Table 2. File formats not from standards organizations
| File format | Filename extensions | Editions | Status | Supported kinds of distribution data |
|---|---|---|---|---|
| ATLA S001 and S001-A | .json, .xml | 2018, 2021 | Open file format, basis for IES TM-33 and UNI 11733 | Luminous intensity, photon intensity, radiant intensity, SPD, ASRID |
| DIALux | .uld | n/a | Proprietary file format | Luminous intensity |
| EULUMDAT | .exl, .ldt | 1990, 1998 | Open file format, de facto European standard | Luminous intensity |
| GLDF | .gldf, .xml | v1.0.rc3 | Open file format, requires other formats for luminous intensity distribution data (via ZIP), remains in development | Luminous intensity, SPD |
| LiteStar 4D | .oxl | 2015 | Open file format in XML | Luminous intensity, SPD |
| Relux | .rolf | n/a | Proprietary file format | Luminous intensity |

==Building information modeling==
Building information modeling (BIM) involves the generation and management of digital representations of the physical and functional characteristics of buildings or other physical assets and facilities.
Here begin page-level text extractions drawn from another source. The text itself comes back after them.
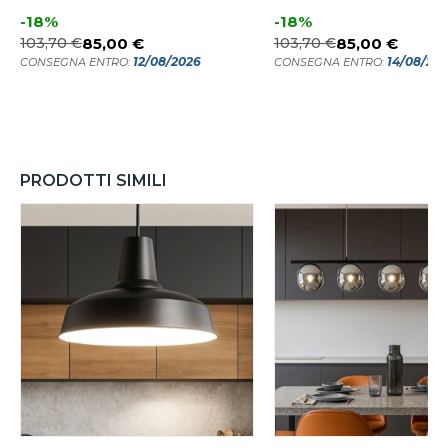
-18%
-18%
103,70 €
85,00 €
103,70 €
85,00 €
12/08/2026
14/08/20
CONSEGNA ENTRO:
CONSEGNA ENTRO:
PRODOTTI SIMILI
Some file formats used in BIM can include luminous intensity distribution data but may not specify its format.
- The photometry element of the Green Building XML (gbXML) schema has been left open for use with other specifications (e.g., IES LM-63, CIBSE TM14, EULUMDAT).
- The draft Global Lighting Data Format (GLDF) similarly relies on other specifications via its photometry element.
- In contrast, the Industry Foundation Classes (IFC) allows use of its own format or another specification via its IfcLightDistributionDataSourceSelect element.

==Character encoding==
Character encoding (the use of a numeric value to digitally represent each character) can differ between file formats. For example, IES LM-63 uses ASCII encoding, while IES TM-33 uses UTF-8 encoding.